Des instruments financiers et fiscaux calibrés
Sous l’impulsion conjointe de la Banque centrale, de la National Financial Regulatory Administration (NFRA) et de la Commission des valeurs mobilières (CSRC), de nombreux outils ont été mis en place : lignes de crédit à taux préférentiels, garanties publiques, obligations indexées sur des objectifs ESG, et mesures fiscales incitatives. L’objectif est double. D’une part, rassurer les investisseurs sur la qualité des projets, et d’autre part, encourager le secteur privé à prendre part à l’effort de transition. « Il s’agit de réduire les asymétries d’information et d’assurer la transparence du marché », analyse le CFA Institute.
Le textile dans le viseur des zones pilotes
Bien que le textile n’apparaisse pas toujours dans les listes nationales de secteurs verts, plusieurs zones pilotes ont fait le choix de l’inclure dans leurs propres catalogues. À Huzhou, dans le Zhejiang, une ville reconnue pour son dynamisme industriel, le textile fait figure de secteur prioritaire depuis plusieurs années.

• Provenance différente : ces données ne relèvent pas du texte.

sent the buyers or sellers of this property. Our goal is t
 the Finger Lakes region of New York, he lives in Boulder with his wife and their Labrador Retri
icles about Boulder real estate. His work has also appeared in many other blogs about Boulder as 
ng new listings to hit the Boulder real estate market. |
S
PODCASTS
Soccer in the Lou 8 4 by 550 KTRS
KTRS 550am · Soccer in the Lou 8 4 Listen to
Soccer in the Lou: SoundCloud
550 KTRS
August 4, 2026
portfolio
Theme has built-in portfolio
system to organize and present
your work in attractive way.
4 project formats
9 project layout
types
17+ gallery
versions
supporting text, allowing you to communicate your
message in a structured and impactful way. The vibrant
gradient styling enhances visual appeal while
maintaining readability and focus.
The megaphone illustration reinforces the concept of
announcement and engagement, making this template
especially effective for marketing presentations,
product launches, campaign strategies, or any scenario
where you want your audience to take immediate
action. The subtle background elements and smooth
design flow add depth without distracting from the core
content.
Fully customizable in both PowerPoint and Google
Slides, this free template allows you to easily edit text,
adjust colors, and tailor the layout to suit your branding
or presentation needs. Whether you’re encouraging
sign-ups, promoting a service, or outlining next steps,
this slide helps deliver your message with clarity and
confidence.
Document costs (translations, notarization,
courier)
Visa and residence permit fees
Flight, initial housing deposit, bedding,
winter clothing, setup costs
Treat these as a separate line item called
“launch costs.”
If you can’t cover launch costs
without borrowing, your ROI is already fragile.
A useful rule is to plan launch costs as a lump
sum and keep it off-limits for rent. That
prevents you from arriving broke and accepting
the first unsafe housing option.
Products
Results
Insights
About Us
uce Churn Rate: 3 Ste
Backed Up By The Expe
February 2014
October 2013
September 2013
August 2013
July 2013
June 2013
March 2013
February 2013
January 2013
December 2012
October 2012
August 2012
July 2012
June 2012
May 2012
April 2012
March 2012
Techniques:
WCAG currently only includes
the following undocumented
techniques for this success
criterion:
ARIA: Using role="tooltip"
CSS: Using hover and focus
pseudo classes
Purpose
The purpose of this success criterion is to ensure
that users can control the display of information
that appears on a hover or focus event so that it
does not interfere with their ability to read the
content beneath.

En 2022, un prêt de transition de 200 millions de yuans a permis à une entreprise textile de moderniser ses équipements, économisant plus de 600 tonnes de CO₂ par an. La version enrichie du catalogue local, publiée en 2023, précise désormais les critères d’éligibilité pour les industries textiles et chimiques.
Même dynamique à Shanghai, où le catalogue publié en janvier 2024 couvre six secteurs industriels, avec des critères précis en matière d’énergie, de pollution ou de recyclage. Les entreprises textiles peuvent ainsi prétendre à des financements bonifiés si elles s’engagent sur des objectifs mesurables.
Une architecture cohérente, du national au local
Ces zones pilotes ne sont pas des expérimentations isolées. Elles s’intègrent dans un dispositif de gouvernance articulé entre Pékin et les gouvernements locaux. Tandis que les autorités centrales définissent les lignes directrices et les critères techniques, les villes expérimentent sur le terrain, en adaptant les outils à la réalité industrielle de leur région.
Autrement dit, toutes ces initiatives s’inscrivent dans un cadre normatif et financier intégré. Trois entités clés, à savoir la Banque populaire de Chine (PBOC), la Commission chinoise de régulation des valeurs mobilières (CSRC) et la National Financial Regulatory Administration (NFRA), posent les fondations nationales. Au niveau municipal, des pionniers comme Huzhou traduisent ces orientations en mécanismes opérationnels, notamment l'audit des projets, les obligations de transparence ESG, la structuration de prêts de transition, la gestion du risque et les incitations fiscales.
À Huzhou, par exemple, le crédit vert représentait déjà plus de 30 % des encours bancaires en 2023, avec un taux de défaut quasi nul, selon HZGF, une institution de recherche à but non lucratif basée dans la ville. La municipalité a également mis en place une grille d’évaluation pour les projets financés, des obligations de reporting ESG, et une coopération étroite avec les banques locales. « Cette articulation garantit la cohérence du dispositif tout en permettant une adaptation fine aux réalités régionales », souligne le Griffith Asia Institute.
Un alignement avec les standards internationaux
La Chine ambitionne-t-elle de définir les règles du jeu ? En alignant ses référentiels sur les standards internationaux, et parfois en allant plus loin, elle cherche à positionner ses acteurs comme les champions d’une industrie verte mondialisée.
Dans le textile, cela signifie que les industriels qui bénéficient des dispositifs chinois seront demain parmi les plus performants au monde en matière de durabilité. Ce verdissement est un facteur clé de compétitivité. Les donneurs d’ordre internationaux, les grandes marques, les distributeurs et les régulateurs imposent des standards toujours plus stricts. Or, la Chine, en anticipant cette évolution, entend préserver, et renforcer, la place de son industrie textile sur la scène mondiale.